External Hard Drive Crapped out

My external harddrive (a seagate - IIRC) just crapped out on me. It has about 500 gigs (possibly 600) of movies and audio material that I would like recovered.

The drive is under warranty and if I submit it to the manufacturer, I can get a brand new drive, sans data.

This sucks.

I can also submit it to their data recovery team, which will put the data on a replacement drive, all for the low price of $1200 (that’s if I want the economy service).

So I’m seriously bummed.

Are there any cheaper alternatives? Or should I just accept my fate…

Usually when I see threads like this, my first thought is, “Just restore the data from one of your backups. You did back up, right?” But they never did, of course.

Looks like you may have learned the hard way too. When you get that new drive, get two (or three) and start a regular backup routine.

I hope someone comes along to help. But it sounds like you may be SOL. Sorry.

Remember, it’s not a question of IF your hard drive will crap out, but WHEN.

Is it the drive, or the external stuff for the drive?

Same thing happened to me about a year ago. The only solution we found was the data recovery service you mentioned. We had to make a decision about what those pictures and videos meant to us. We paid about $1300 all told to get the data recovered. Since those were the only copies of the first pictures of our kids, it was worth it to us. But as also been said, now that irreplaceable data is backed up to two other locations. Best of luck!

Yeah, sometimes you can drop the drive into a new cage and get it to spin up and get your stuff off - that’s the first thing a recovery company would try (after running diagnostics to make sure the platters just weren’t toast).

You can call around to other data recovery companies - some might work cheaper. Its almost always possible to get the data off drives (I’ve seen them get data off drives with bullet holes through the drive - it was partial and fractured, but it was data), but it isn’t an easy, cheap process. If it can be reconstructed (i.e. it was audio and video downloads) that’s your best bet for cheap. If its videos of your kids…

I had two Western Digital MyBook external drives crap out on me. I didn’t have any valuable data on them, so I thought “what the heck”, and ripped them apart with a screwdriver. I removed the drives (which turned out to be SATA) from all the other crap, and plugged them into a Rosewill Dual Enclosure which cost about 40 bucks, and they worked fine. But, one of the disks had to be reformatted, so it lost all its data. The other did not.

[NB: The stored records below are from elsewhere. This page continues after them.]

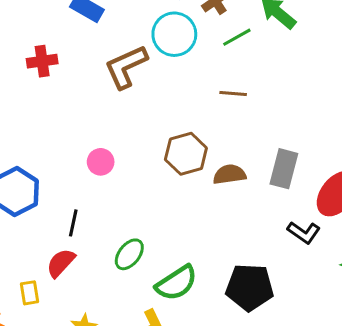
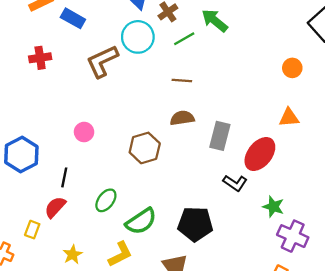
brown hexagon: (186, 154) -> (145, 148), moved
brown semicircle: (229, 174) -> (182, 118), moved
yellow rectangle: (30, 293) -> (32, 230), turned 30

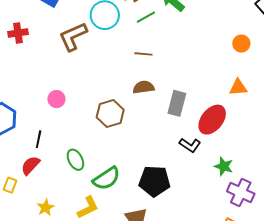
green ellipse: (106, 200) -> (75, 160), turned -65

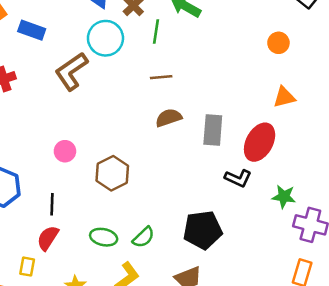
green line: (146, 17) -> (156, 31), turned -42
brown hexagon: (110, 113) -> (112, 173), moved
green ellipse: (75, 160) -> (104, 237), moved, turned -40
green semicircle: (106, 178) -> (143, 237), size x0.7

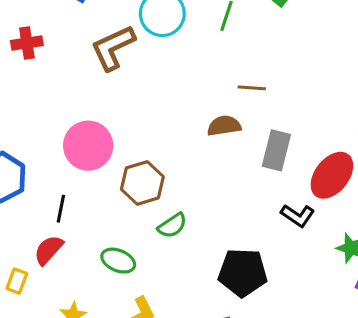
brown line: (161, 77) -> (252, 88), moved
pink circle: (65, 151) -> (88, 146), size x1.8
green semicircle: (143, 237) -> (172, 226), moved

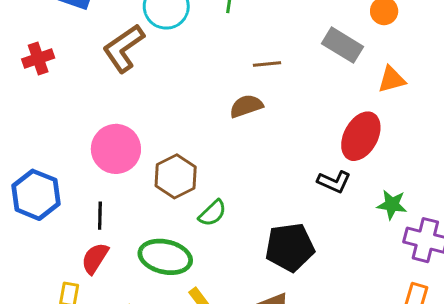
gray rectangle: (276, 150) -> (342, 45), moved, turned -63
green ellipse: (118, 261) -> (165, 257), size x1.5

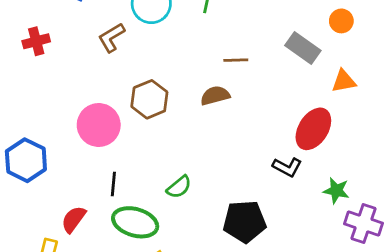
brown L-shape: (124, 48) -> (111, 38), size x0.7
brown hexagon: (176, 176) -> (149, 99), moved
black line: (100, 216) -> (113, 184), moved

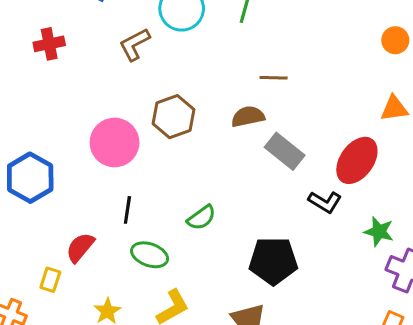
gray rectangle: (303, 48) -> (285, 151), moved
green ellipse: (135, 222) -> (150, 255), size x0.7

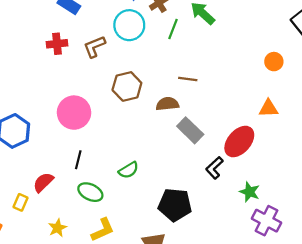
red cross: (49, 44) -> (57, 44), moved
brown hexagon: (173, 117) -> (127, 86), moved
black L-shape: (325, 202) -> (214, 168), turned 100

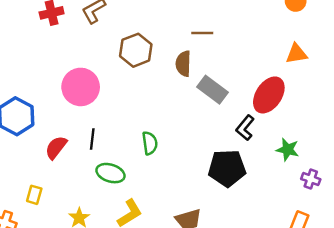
brown semicircle: (167, 104) -> (183, 64), turned -75
green semicircle: (129, 170) -> (150, 143), turned -60
red semicircle: (43, 182) -> (56, 147), moved
black pentagon: (175, 205) -> (227, 168), moved
purple cross: (267, 221) -> (311, 179), size x0.6

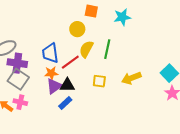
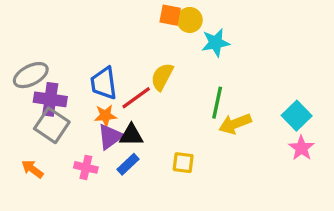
cyan star: (122, 17) -> (216, 43), moved
yellow circle: (77, 29) -> (190, 20), moved
green line: (107, 49) -> (217, 103), moved
yellow square: (99, 81) -> (183, 163), moved
pink cross: (20, 102) -> (86, 167), moved

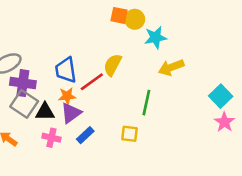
green line: (217, 103) -> (146, 103), moved
yellow arrow: (235, 124) -> (171, 67), moved
black triangle: (131, 135) -> (45, 112), moved

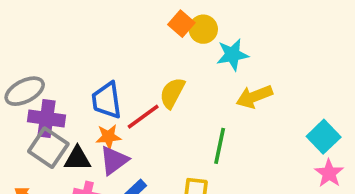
orange square: (119, 15) -> (181, 24), turned 30

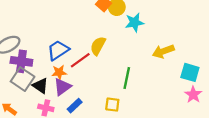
yellow arrow: (254, 97) -> (163, 51), moved
blue trapezoid: (107, 100) -> (58, 50), turned 65
cyan square: (324, 137) -> (190, 72), turned -30
black triangle: (77, 159) -> (40, 86), turned 35

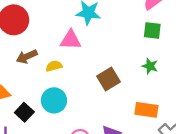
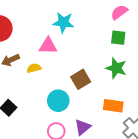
green star: (150, 66) -> (116, 68), size x1.5
cyan circle: (54, 100) -> (58, 101), moved

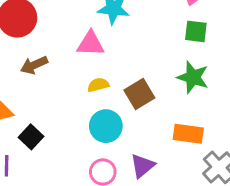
yellow semicircle: (34, 68) -> (98, 85), moved

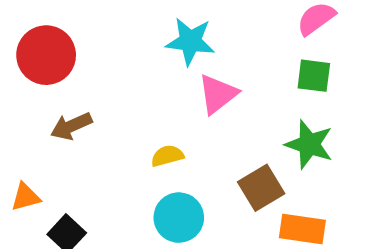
pink triangle: (91, 44) -> (218, 94), moved, turned -40
brown square: (139, 94) -> (261, 188), moved

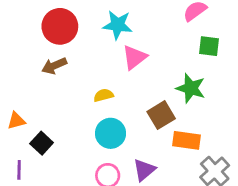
red circle: (46, 55) -> (60, 26), moved
green square: (314, 76) -> (209, 46), moved
brown arrow: (71, 126) -> (54, 66), moved

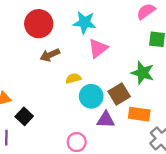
brown arrow: (54, 66) -> (50, 55), moved
cyan circle: (111, 133) -> (91, 96), moved
purple triangle: (144, 170) -> (106, 120), moved, turned 42

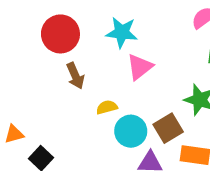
brown arrow: (50, 55) -> (75, 76), turned -90

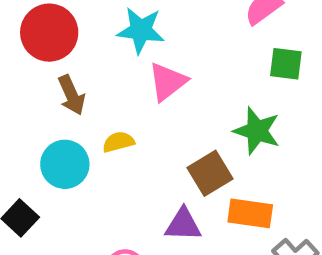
cyan circle: (131, 131) -> (65, 164), moved

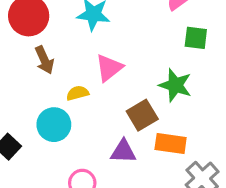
pink triangle: (168, 82) -> (109, 68), moved
cyan circle: (65, 164) -> (54, 125), moved

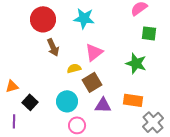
brown square: (142, 115) -> (92, 82), moved
cyan circle: (54, 125) -> (67, 101), moved

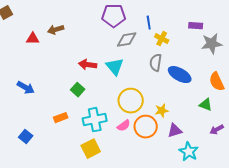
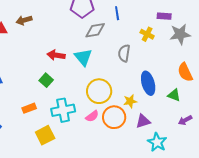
yellow cross: (162, 39) -> (147, 34), moved
blue ellipse: (180, 75) -> (148, 83), moved, turned 45
yellow square: (91, 149) -> (45, 135), moved

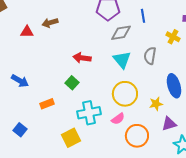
cyan triangle: (83, 57) -> (122, 60), moved
orange rectangle: (29, 108) -> (47, 104), moved
orange circle: (114, 117) -> (137, 136), moved

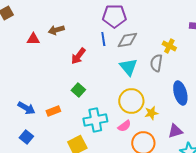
blue line: (143, 16) -> (103, 39), moved
yellow cross: (173, 37) -> (169, 46), moved
red arrow: (82, 58) -> (78, 56), moved, turned -60
blue arrow: (20, 81) -> (26, 108), moved
yellow star: (156, 104) -> (151, 113), moved

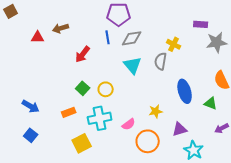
yellow circle: (131, 101) -> (106, 89), moved, size x0.6
orange rectangle: (53, 111) -> (69, 112), moved

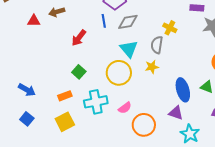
yellow circle: (106, 89) -> (119, 73), moved, size x1.6
blue ellipse: (185, 91) -> (183, 90), moved
yellow star: (156, 111) -> (152, 67), moved
purple triangle: (180, 129) -> (176, 113), turned 35
yellow square: (82, 143) -> (65, 122), moved

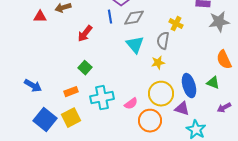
yellow circle: (119, 73) -> (161, 94), moved
blue square: (27, 119) -> (45, 120), moved, size x1.6

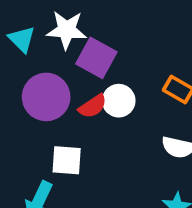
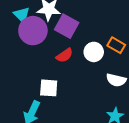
purple circle: (46, 97) -> (33, 31), moved
white circle: (119, 101) -> (94, 52), moved

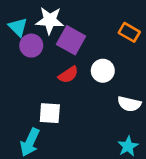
purple circle: (33, 31) -> (31, 46), size x0.7
orange rectangle: (116, 45) -> (129, 32), moved

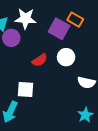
orange rectangle: (129, 32) -> (75, 20), moved
purple square: (71, 40) -> (59, 29), moved

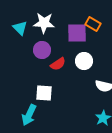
purple square: (59, 29) -> (77, 33), turned -30
purple circle: (11, 38) -> (42, 50), moved

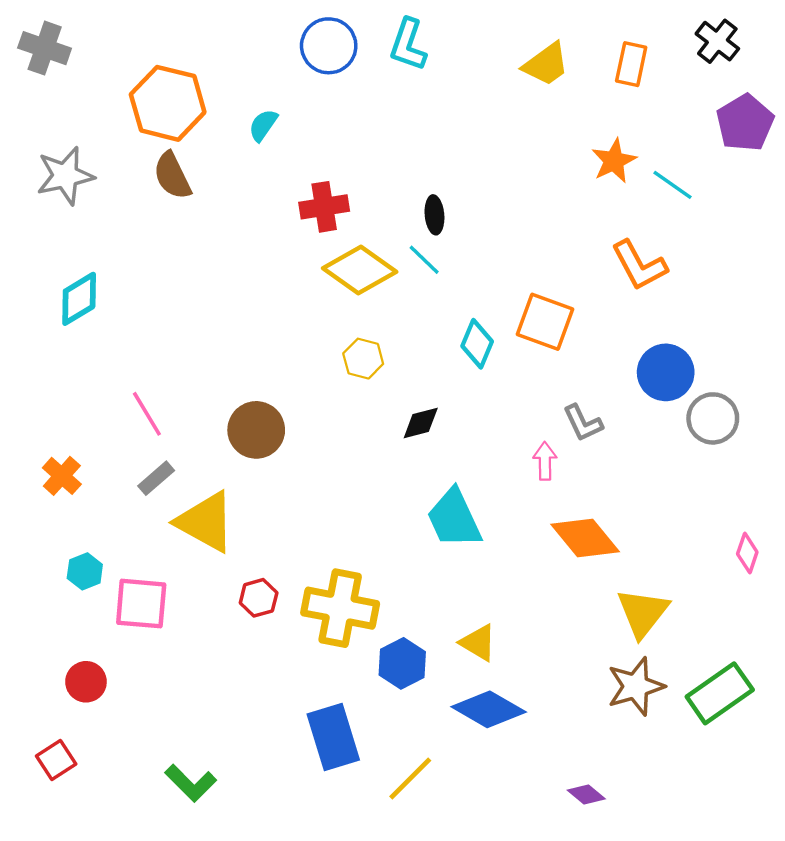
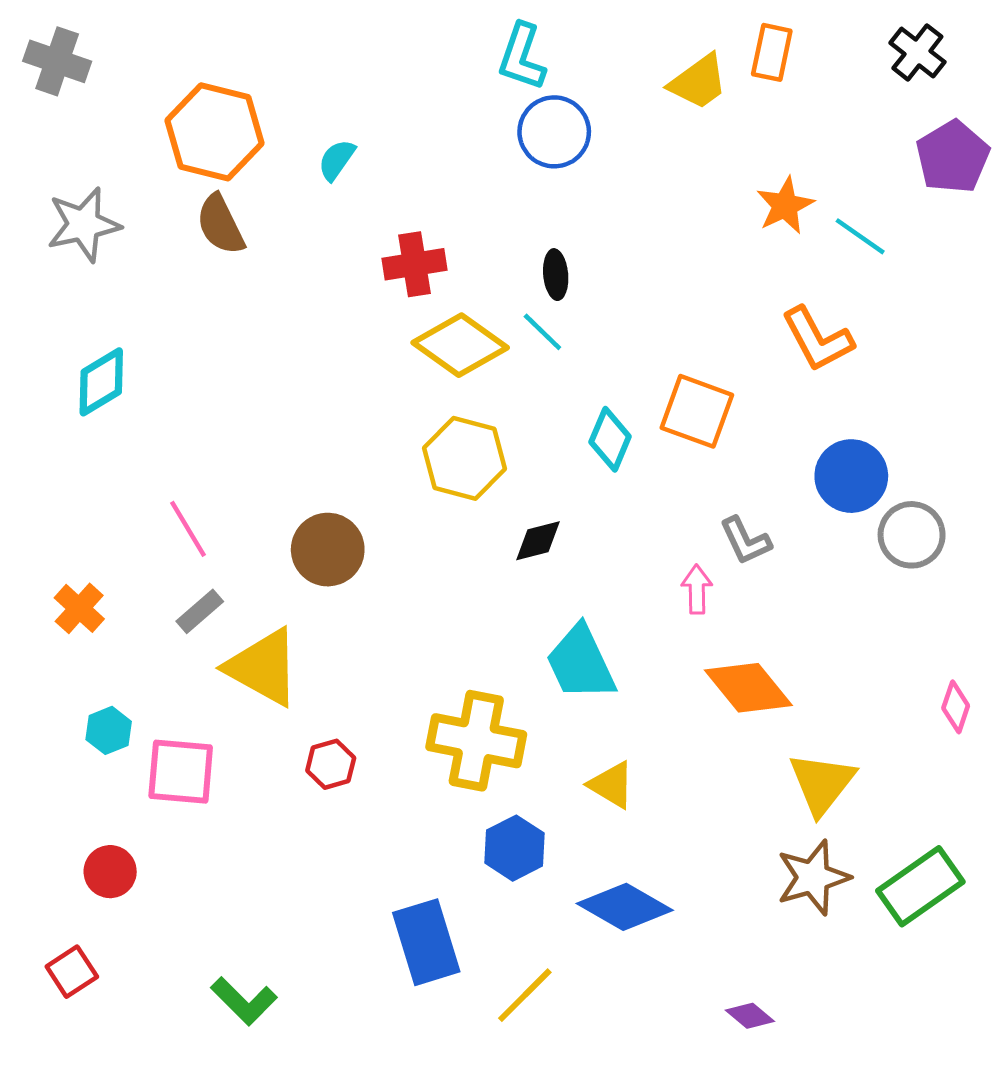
blue circle: (329, 46) -> (554, 132), moved
orange rectangle: (631, 64) -> (772, 52), moved
yellow hexagon: (363, 359) -> (464, 458), size x1.6
yellow cross: (340, 608) -> (476, 741), moved
yellow triangle: (478, 643) -> (612, 785), moved

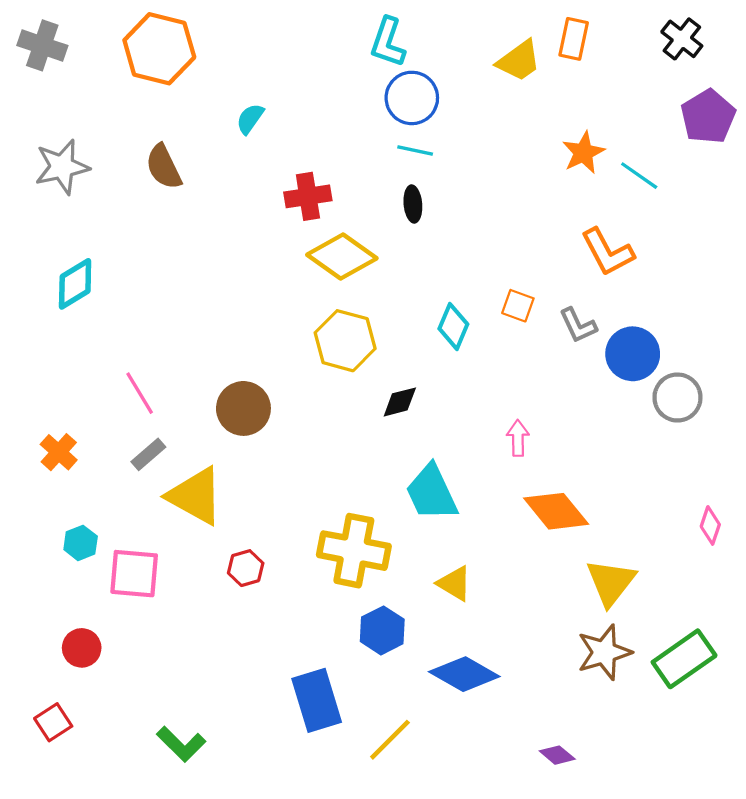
orange hexagon: (214, 132) -> (159, 49), moved
cyan line: (542, 332) -> (415, 150), moved, turned -32
orange square: (697, 411) -> (518, 306), size x0.6
gray L-shape: (745, 541) -> (578, 325), moved

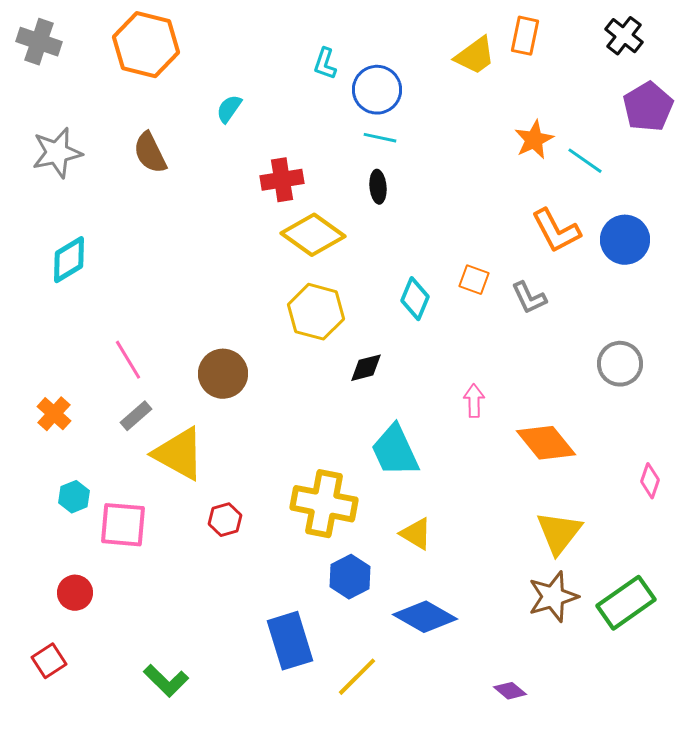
cyan L-shape: (388, 42) -> (325, 64), moved, size x0.7
blue circle: (633, 354) -> (625, 240), moved
orange diamond: (556, 511) -> (546, 443), moved

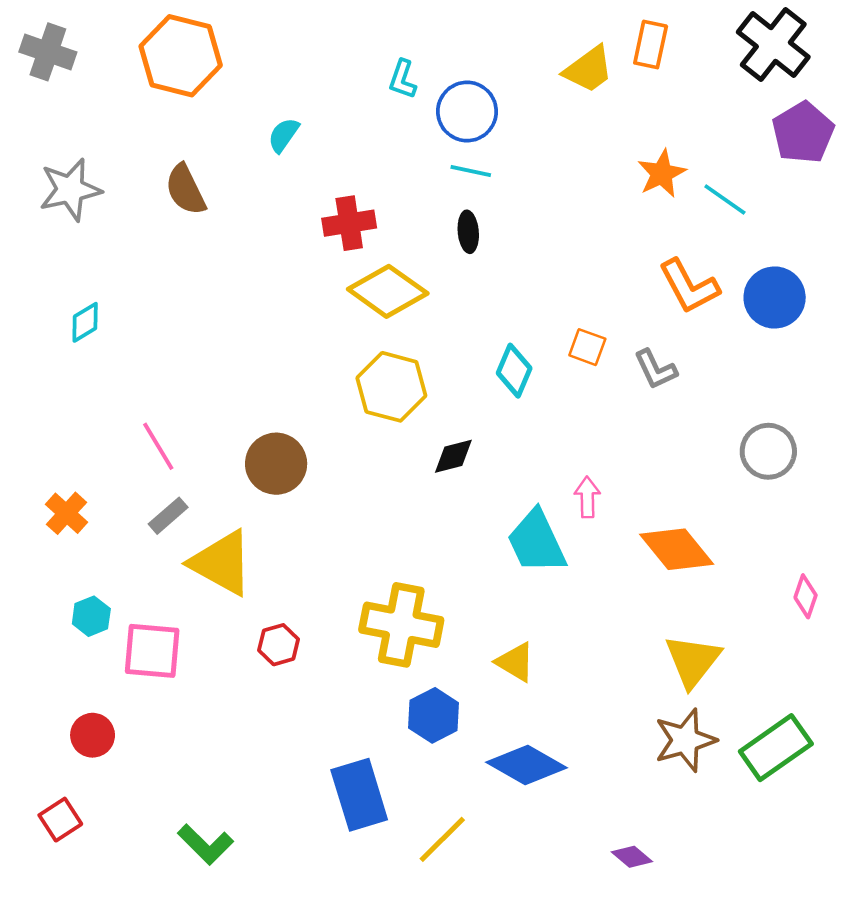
black cross: (624, 36) -> (773, 45), size x1.5
cyan diamond: (69, 260) -> (85, 322), size x0.7
cyan trapezoid: (395, 451) -> (536, 542), moved

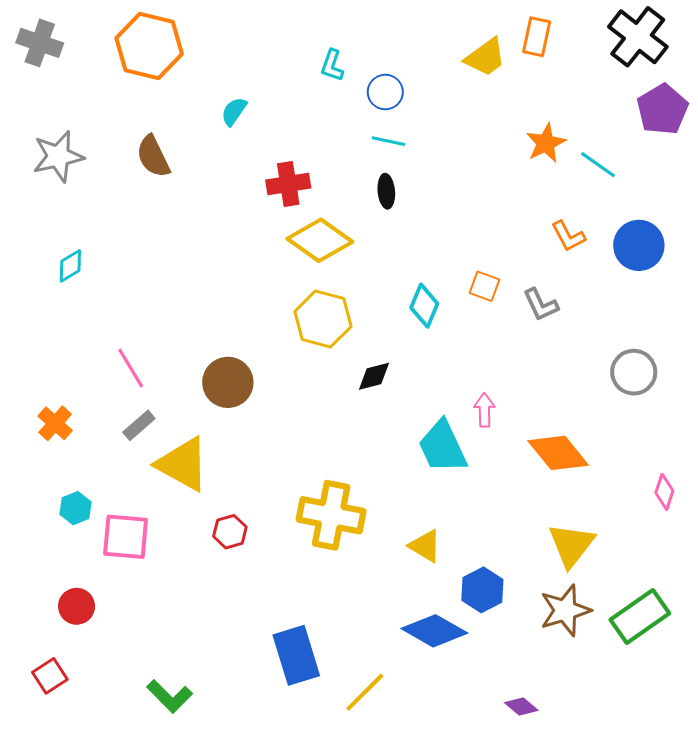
blue circle: (467, 111) -> (385, 92), size x0.7
orange L-shape: (689, 286) -> (568, 236), size x0.7
blue hexagon: (434, 715) -> (482, 590), moved

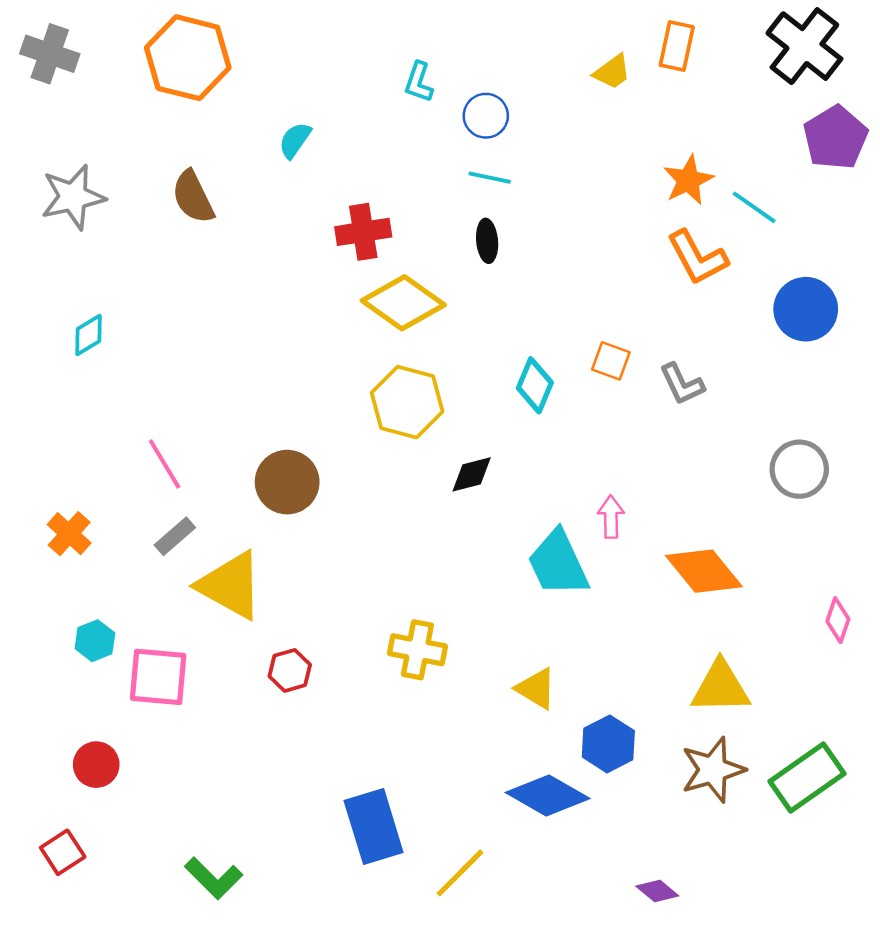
yellow trapezoid: (485, 57) -> (612, 72), size x0.7
orange L-shape: (568, 236) -> (697, 258), moved, size x1.4
yellow cross: (331, 515) -> (417, 650), size x0.7
yellow triangle: (571, 545) -> (721, 687), turned 51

Of course, I make no guarantees about your experiences.

I’ve had 3 external hard drives and 1 NAS drive crap out on me and in every case the drive was fine when I removed it and put it into a new enclosure or into a computer. Open up the case and see if you have SATA or IDE drives. Wearing an anti-static strap when you do this isn’t a bad idea.

I had 2 WD’s die on me but it was the drive mechanisms so no hope.

This is a handy piece of hardware for diagnosing external and internal drive issues.

For most people, an external drive **is **the backup.

For the OP:

What are the symptoms? Can your computer see the drive and give it a drive letter? Or is it acting as if nothing is plugged in at all? If your PC does mount the drive and give it a letter, what error messages are you getting?

My suspicions are matching the general consensus - the drive itself is probably OK, and it’s the enclosure that’s dead. Assuming the drive is a SATA model, it’s painless to pop it into another external enclosure. Or, if you’ve got a desktop PC, you can probably open the case and plug it into the motherboard. (You may need to buy an internal SATA cable to do this.)

If that lets you see your data, copy it all over to another drive, then put the drive back into the dead enclosure and ship it off for the warranty exchange.

There are other options for data recovery - Ontrack offers a free trial utility on their website - it will only recover one file, but if it can recover one file, chances are excellent that either paying for the full application or shipping it to them will result in close to 100% recovery of your files.

I’m one of them. I rotate two external drives for backup, and the one that isn’t connected to my computer is in my safe-deposit box. If one croaks, I still have the data on my computer and on the other drive. Sounds like the OP’s external drive held the only copy of the data. Hence, no backup.

That just happened to me too, but it turned out to be just the external stuff. Make sure to check!

Actually I had intended to get another external hard drive so that I could have a back up of that one. I thought that I would get a little more then 6 months out of the external harddrive before I’d get my ‘back up one’ (due to time/money/etc).

It’s acting as though nothing is plugged in at all. No drive, no letter, no error messages. It makes a slight beeping noise and gets warm.

I’l have to check into those options. I’m leary about messing with it to get to the drive, since I’ve never done anything like that before.